(DATA EXCERPTS)

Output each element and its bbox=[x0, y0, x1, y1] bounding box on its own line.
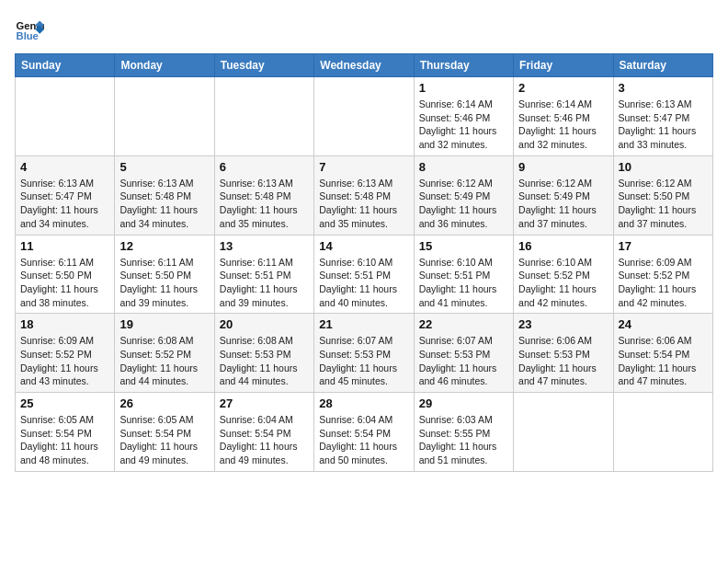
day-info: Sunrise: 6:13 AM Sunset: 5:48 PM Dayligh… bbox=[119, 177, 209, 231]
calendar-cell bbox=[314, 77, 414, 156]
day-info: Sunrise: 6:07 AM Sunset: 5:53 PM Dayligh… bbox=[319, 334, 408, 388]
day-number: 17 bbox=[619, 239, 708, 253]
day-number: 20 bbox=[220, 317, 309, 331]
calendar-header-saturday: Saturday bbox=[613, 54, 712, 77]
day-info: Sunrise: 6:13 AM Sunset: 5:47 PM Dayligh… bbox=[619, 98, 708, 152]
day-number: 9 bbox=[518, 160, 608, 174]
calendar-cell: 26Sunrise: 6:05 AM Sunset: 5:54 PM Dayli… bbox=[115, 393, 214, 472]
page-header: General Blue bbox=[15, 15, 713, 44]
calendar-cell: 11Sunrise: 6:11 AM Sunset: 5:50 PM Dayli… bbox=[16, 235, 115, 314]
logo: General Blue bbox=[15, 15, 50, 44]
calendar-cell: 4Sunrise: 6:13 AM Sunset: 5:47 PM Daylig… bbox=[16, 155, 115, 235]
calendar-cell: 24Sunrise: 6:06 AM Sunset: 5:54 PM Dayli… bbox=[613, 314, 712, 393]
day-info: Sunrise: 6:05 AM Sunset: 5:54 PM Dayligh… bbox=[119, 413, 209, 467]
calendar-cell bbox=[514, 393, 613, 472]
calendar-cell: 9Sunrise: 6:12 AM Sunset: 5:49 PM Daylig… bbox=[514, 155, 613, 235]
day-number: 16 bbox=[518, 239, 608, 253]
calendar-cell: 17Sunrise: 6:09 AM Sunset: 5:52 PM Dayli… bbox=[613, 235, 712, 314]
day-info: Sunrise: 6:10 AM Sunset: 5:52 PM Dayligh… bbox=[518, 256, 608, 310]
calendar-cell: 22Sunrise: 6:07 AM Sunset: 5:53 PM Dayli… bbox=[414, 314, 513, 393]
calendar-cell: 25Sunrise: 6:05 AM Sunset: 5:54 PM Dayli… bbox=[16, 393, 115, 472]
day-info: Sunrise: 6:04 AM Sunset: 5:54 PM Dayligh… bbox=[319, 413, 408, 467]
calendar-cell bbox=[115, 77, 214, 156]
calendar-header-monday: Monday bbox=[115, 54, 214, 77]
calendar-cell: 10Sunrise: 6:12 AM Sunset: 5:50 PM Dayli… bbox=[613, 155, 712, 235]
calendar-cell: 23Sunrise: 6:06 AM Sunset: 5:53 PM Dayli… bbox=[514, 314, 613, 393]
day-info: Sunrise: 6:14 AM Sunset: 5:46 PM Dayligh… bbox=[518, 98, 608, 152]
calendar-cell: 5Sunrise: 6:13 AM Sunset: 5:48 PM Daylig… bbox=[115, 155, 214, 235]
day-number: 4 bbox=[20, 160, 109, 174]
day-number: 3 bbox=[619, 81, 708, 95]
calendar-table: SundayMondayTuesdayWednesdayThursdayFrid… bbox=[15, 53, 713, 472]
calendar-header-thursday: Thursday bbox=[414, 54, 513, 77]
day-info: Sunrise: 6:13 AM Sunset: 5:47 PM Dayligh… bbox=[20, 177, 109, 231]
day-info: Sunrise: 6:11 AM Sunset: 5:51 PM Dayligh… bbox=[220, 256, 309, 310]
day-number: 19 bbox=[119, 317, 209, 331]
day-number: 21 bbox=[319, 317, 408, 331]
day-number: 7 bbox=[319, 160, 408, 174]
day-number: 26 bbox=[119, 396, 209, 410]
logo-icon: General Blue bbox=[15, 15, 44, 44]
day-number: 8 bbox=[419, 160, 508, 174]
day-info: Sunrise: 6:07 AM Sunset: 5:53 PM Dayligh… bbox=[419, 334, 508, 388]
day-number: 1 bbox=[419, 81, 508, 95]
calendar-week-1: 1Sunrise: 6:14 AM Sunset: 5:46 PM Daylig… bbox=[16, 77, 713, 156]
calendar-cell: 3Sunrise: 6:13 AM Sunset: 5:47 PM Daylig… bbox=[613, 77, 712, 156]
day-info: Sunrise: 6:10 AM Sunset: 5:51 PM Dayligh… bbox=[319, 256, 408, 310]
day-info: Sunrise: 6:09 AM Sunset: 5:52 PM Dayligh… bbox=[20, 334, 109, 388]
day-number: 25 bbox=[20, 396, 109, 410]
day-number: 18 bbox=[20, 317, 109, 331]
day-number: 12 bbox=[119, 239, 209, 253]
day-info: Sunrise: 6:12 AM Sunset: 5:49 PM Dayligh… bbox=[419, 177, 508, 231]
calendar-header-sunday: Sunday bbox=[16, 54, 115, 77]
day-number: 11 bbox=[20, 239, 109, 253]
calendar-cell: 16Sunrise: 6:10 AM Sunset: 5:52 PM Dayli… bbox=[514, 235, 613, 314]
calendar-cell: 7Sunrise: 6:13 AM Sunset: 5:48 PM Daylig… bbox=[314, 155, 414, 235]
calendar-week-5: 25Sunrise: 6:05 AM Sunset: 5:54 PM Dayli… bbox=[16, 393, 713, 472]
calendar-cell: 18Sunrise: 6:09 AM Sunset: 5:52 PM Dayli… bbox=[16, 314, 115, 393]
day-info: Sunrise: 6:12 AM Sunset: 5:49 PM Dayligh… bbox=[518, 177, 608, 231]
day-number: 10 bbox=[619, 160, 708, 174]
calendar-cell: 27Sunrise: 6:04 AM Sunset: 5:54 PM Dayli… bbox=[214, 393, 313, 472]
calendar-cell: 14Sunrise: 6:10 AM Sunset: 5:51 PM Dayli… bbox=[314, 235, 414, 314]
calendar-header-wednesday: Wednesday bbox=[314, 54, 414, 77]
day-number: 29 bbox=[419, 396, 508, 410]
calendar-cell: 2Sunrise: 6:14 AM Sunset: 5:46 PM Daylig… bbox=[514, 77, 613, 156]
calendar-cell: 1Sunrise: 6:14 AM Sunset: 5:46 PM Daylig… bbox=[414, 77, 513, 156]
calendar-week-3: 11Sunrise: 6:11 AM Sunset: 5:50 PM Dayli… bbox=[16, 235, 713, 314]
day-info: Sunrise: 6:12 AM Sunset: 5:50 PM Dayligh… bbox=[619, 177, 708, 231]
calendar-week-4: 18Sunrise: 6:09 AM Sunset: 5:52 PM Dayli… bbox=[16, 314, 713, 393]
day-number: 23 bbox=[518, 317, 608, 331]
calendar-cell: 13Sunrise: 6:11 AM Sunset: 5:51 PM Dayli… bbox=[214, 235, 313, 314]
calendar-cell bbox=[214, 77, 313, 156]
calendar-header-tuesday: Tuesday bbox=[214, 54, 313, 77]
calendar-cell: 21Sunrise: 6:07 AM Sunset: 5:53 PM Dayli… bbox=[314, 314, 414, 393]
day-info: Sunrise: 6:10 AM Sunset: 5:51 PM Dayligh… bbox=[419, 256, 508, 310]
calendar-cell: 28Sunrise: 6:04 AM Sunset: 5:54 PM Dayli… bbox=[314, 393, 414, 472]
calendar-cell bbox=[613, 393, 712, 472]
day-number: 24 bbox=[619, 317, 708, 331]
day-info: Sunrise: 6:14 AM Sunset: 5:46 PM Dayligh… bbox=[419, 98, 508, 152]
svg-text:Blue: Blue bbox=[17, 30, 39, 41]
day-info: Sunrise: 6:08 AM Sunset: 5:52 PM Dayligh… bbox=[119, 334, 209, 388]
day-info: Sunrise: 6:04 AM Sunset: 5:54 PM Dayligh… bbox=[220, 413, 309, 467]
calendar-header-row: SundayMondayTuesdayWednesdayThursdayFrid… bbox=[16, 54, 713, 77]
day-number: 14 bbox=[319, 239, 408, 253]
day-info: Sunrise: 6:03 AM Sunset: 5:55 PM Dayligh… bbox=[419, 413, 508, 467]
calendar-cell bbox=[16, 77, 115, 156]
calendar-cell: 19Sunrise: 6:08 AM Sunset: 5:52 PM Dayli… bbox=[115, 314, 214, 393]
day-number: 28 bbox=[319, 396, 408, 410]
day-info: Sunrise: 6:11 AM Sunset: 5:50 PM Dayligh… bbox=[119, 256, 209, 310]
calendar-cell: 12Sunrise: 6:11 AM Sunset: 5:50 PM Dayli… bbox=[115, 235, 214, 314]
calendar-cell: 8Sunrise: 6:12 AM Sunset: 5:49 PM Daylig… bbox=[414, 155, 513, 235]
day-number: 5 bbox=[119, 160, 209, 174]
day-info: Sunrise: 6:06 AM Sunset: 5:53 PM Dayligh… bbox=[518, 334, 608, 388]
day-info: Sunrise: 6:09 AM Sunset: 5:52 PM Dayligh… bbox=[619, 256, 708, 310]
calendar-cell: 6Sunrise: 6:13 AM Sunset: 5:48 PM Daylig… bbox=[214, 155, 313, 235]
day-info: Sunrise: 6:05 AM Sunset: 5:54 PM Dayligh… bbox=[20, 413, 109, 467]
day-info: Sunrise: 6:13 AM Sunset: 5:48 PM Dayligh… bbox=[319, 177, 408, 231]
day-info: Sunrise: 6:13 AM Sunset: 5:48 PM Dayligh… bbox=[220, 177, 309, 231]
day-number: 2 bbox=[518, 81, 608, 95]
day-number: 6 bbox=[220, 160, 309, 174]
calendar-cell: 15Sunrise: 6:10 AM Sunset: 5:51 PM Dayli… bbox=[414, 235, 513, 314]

(End DATA EXCERPTS)
(DATA EXCERPTS)

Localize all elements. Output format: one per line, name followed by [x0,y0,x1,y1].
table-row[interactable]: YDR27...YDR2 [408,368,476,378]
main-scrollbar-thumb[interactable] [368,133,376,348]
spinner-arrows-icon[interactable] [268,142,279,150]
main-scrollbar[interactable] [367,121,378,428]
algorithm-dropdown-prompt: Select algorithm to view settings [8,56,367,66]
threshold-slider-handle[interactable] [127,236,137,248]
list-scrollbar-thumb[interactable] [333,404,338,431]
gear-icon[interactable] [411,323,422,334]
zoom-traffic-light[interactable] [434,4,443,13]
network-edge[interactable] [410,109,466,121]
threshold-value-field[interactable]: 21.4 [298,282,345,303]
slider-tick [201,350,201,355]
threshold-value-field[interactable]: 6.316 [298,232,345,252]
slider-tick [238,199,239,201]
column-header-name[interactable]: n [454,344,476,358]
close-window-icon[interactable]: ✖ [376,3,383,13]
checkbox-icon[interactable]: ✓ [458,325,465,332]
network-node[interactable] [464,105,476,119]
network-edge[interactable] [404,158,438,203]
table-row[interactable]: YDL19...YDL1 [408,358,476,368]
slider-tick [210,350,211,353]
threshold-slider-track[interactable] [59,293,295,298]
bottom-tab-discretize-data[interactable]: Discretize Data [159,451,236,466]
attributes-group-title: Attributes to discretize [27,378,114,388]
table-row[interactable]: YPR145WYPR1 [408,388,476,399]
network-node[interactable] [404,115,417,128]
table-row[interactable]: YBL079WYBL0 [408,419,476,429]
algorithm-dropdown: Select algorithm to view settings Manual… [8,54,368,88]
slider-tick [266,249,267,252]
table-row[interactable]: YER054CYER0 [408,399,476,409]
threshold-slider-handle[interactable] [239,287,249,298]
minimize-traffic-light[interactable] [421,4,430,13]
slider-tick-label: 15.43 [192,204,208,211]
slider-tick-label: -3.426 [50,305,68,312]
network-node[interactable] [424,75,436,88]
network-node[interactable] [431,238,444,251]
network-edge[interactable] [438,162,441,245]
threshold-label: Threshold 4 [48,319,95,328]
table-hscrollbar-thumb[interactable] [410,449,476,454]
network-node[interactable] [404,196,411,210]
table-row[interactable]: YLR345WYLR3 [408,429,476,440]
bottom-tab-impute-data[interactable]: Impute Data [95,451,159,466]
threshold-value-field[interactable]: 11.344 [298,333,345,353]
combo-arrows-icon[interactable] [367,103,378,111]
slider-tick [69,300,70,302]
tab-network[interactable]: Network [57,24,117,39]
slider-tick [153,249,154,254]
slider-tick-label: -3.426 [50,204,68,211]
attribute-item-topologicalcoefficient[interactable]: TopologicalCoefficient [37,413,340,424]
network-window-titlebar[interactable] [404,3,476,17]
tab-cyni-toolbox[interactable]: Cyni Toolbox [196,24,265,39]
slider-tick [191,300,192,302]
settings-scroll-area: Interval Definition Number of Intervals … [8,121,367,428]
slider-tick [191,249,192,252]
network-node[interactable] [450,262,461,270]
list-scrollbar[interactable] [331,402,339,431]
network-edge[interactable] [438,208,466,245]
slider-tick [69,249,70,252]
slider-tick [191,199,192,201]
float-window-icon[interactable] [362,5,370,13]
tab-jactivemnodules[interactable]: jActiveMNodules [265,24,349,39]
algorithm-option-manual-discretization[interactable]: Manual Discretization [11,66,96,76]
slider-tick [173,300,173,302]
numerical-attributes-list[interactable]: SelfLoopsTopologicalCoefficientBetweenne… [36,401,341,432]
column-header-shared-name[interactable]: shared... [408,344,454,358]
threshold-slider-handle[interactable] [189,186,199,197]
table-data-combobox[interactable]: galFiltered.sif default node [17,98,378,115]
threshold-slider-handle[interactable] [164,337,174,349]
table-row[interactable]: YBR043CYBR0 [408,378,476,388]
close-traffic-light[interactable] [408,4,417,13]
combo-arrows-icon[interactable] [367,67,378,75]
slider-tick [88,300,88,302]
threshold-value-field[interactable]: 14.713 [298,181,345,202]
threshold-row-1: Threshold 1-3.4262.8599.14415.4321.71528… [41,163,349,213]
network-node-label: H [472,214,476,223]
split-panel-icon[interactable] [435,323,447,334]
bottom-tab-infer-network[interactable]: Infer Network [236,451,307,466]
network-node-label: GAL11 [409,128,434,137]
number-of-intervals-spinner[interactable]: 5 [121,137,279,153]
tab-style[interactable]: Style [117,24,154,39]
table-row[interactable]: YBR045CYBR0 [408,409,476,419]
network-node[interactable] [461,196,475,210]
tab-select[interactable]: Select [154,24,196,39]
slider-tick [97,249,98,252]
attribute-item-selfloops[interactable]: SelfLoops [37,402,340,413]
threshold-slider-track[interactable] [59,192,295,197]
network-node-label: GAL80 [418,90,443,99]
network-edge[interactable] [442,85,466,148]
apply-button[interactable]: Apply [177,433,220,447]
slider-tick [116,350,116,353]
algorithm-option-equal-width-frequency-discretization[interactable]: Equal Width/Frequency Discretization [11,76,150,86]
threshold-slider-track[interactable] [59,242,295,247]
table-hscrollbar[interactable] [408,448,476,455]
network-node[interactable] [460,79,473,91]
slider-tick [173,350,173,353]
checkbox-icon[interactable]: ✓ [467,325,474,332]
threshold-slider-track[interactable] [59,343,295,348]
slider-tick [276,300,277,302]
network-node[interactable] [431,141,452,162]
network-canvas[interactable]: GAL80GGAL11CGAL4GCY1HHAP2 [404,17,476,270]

(End DATA EXCERPTS)

WHAT YOU HAVE TO DO »
Copy out each line of the entries above that holds "attributes".

WRITTEN RESPONSE »
attributes-group-title: Attributes to discretize [27,378,114,388]
numerical-attributes-list[interactable]: SelfLoopsTopologicalCoefficientBetweenne… [36,401,341,432]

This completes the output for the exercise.